Właściwą ojczyzną drzewa cynamonowego (Cinnamomum zeylanicum) jest wyspa Cejlon, skąd stosunkowo późno jego uprawę przeniesiono w inne rejony. Jeszcze Herodot, grecki historyk z V wieku p.n.e., utrzymuje: „Od strony południowej ostatnią zamieszkaną ziemią jest Arabia: jedyny kraj na świecie wytwarzający kadzidła, mirrę, cynamon”. Rzymski encyklopedysta z I wieku n.e. Pliniusz Starszy zaprzeczy temu poglądowi, a mimo to ponad tysiąc lat później Jean Joinville, kronikarz wypraw krzyżowych, tak wyobraża sobie pozyskiwanie przypraw:
„Tam, gdzie rzeka [Nil] wpływa do Egiptu, ludzie, którzy zazwyczaj to robią, nocą zarzucają swe sieci na rzece, a gdy przychodzą tam rano, znajdują w nich pełno artykułów żywnościowych, które sprzedają na wagę i które są przewożone w głąb kraju: imbiru, rabarbaru, aloesu i cynamonu”.
W następnym stuleciu lepiej poinformowany był Marco Polo, lecz nie bez kozery „zapomniał” powiedzieć w swym Opisaniu świata, że Cejlon, który „zaprawdę jest wyspą największą na świecie”, stanowi główne źródło boskiej przyprawy.

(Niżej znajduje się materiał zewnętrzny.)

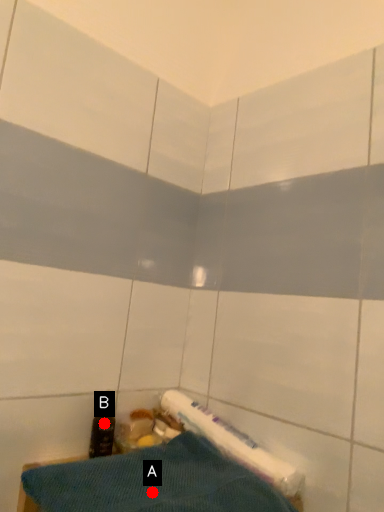 Question: Two points are circled on the image, labeled by A and B beside each circle. Which point is farther to the camera?

Choices:
 (A) A is further
 (B) B is further

Answer: (B) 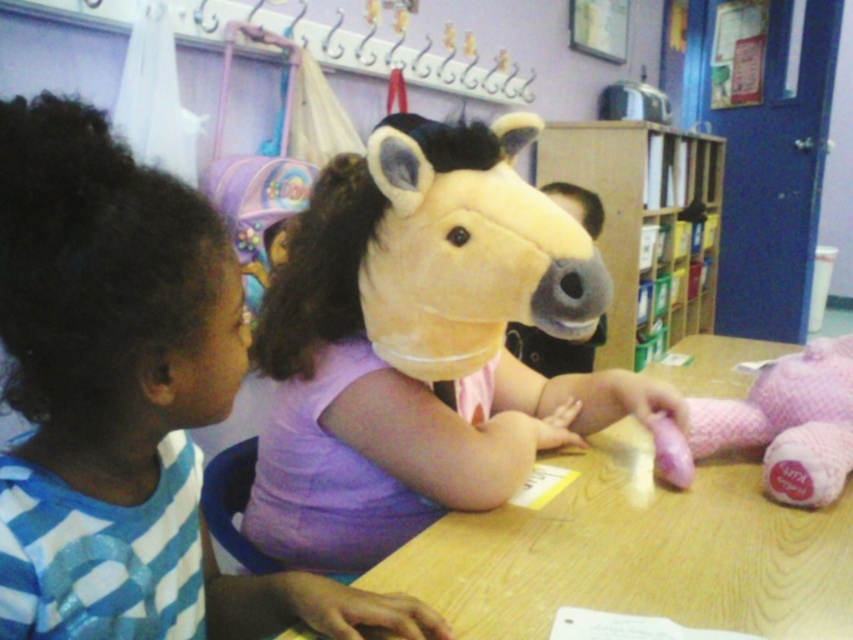 Does wooden table at center have a lesser height compared to wooden bookshelf at center?

Yes, wooden table at center is shorter than wooden bookshelf at center.

Does wooden table at center appear under wooden bookshelf at center?

Yes.

Is point (717, 506) in front of point (694, 296)?

Yes.

The image size is (853, 640). Find the location of `wooden table at center`. wooden table at center is located at coordinates (637, 552).

From the picture: Does soft plush horse head at center have a lesser width compared to wooden table at center?

Correct, soft plush horse head at center's width is less than wooden table at center's.

Does soft plush horse head at center appear on the right side of wooden table at center?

Jego informacje nie są precyzyjne, bo przecież chodzi o wielką stawkę – monopol Wenecjan, dlatego równie oszczędny był w słowach, opisując cynamon chiński, czyli kasję z Tybetu: „Kraj rodzi wielką mnogość cynamonu”. Późniejsi kupcy tę mniej szlachetną odmianę z Chin o lekkim zapachu pluskwy potrafili bezbłędnie rozróżnić, o czym mówi dziennik okrętowy Vasco da Gamy: „Z okolicy Kalikatu, która zwie się Górne Indie, pochodzą przyprawy korzenne, używane na wschodzie, na zachodzie, w Portugalii oraz we wszystkich innych krajach świata. […] W mieście tym są następujące korzenie z miejscowych zbiorów: imbir, pieprz i cynamon, choć ten ostatni nie jest tak dobry jak z wyspy Cejlon, oddalonej stąd o osiem dni drogi, skąd również trafia do Kalikatu”.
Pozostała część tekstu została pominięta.